Most of us know about basically two ways of saying goodbye to the dead: cremations and burials. Dig a little deeper though (pun intended), and you’ll be surprised to know about some of the strange, creative and straight up bizarre funerals that different cultures around the world practise. From offering the bodies to vultures, to beating the corpse to a pulp, there’s some crazy ways to dispose of the dead.
Here are some weird funeral rituals from around the world!
1. Burial beads: Turn the dead into colourful beads
Many people in South Korea opt to compress the remains of the dead person into gem-like beads in different colours which are then displayed at home.

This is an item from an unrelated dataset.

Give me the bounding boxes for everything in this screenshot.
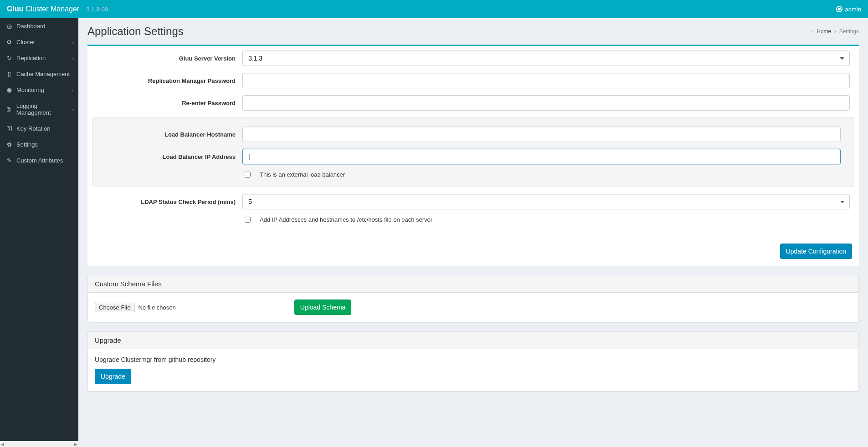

2. Endocannibalism: Eating the dead
In the old days, the Melanesians of Papua New Guinea and the Wari people of Brazil would eat the dead in order to expel the fear and mystery that surrounds the concept of death. The Yanomami people also practise this.
3. Become a memorial reef in the ocean
A company in the US called Eternal Reefs compresses remains into a sphere or reef ball that is attached to a reef in the ocean, providing a habitat for sea life. Probably leads to some curious fish!
4. Famadihana: Turning of the bones
Once every seven years, the Malagasy people of Madagascar exhume the bodies of loved ones, wrap them in cloth and dance with the corpse sacks. It probably smells pretty bad, so they spray it with wine and tell stories of their families.
5. Buried in a fantasy coffin
In Ghana, people like to be buried in something that represents their lives. These include coffins shaped like planes for pilots, fish for fishermen and a Mercedes for a businessman!
6. Tibetan sky burial: Offer the bodies to birds
Many, especially Buddhists, sometimes cut the body up into pieces and leave them on a hill for the birds to feast on. Buddhists see dead bodies as empty vessels and consider these sky burials an act of charity and compassion.
7. Finger amputation in Papua New Guinea
Among the Dani People, the death of a loved one meant that any women and children related to the deceased had to cut off some of their fingers. This was done to drive away spirits, and is now banned.
8. Jazz burials in New Orleans
With big horn band culture at the heart of New Orleans, it’s not a surprise that they play music even in death. The funeral procession is led by a big horn band, which plays sad tunes at first, followed by upbeat jazz and blues numbers accompanied by furious dancing.
9. Blindfolded funeral
The Benguet of Northwestern Philippines blindfold their dead and place them next to the main entrance of the house.
10. Tinguian Funeral: Makes it look like they’re still alive
The Tinguian people of the Philippines dress bodies in their best clothes, sit them on a chair and place a lit cigarette in their lips.
11. Caviteno tree burial
The Caviteño, who live near Manila, bury their dead in a hollowed-out tree trunk. The tree is selected a while before the person’s death.
12. Apayo kitchen burial
The Apayo, who live in the north Philippines, bury their dead under the kitchen.
13. Environmental friendly burial
In this method, you skip the embalming processes and get biodegradable, woven-willow caskets, which decompose into the ground.
14. Zoroastrian vulture funeral
The corpse is washed with bull urine, after which it is visited by a holy dog, or “Sagdid”. It is then placed atop the tower of silence, where it swiftly devoured by vultures. These vultures seem to be getting pretty well fed!
15. Haida totem pole funeral
The Haida people of North America had a special ritual for the death of a chief or shaman. The body would be crushed to a pulp with clubs and put in a suitcase box. The box would then be placed in a mortuary totem pole in front of the deceased person’s house.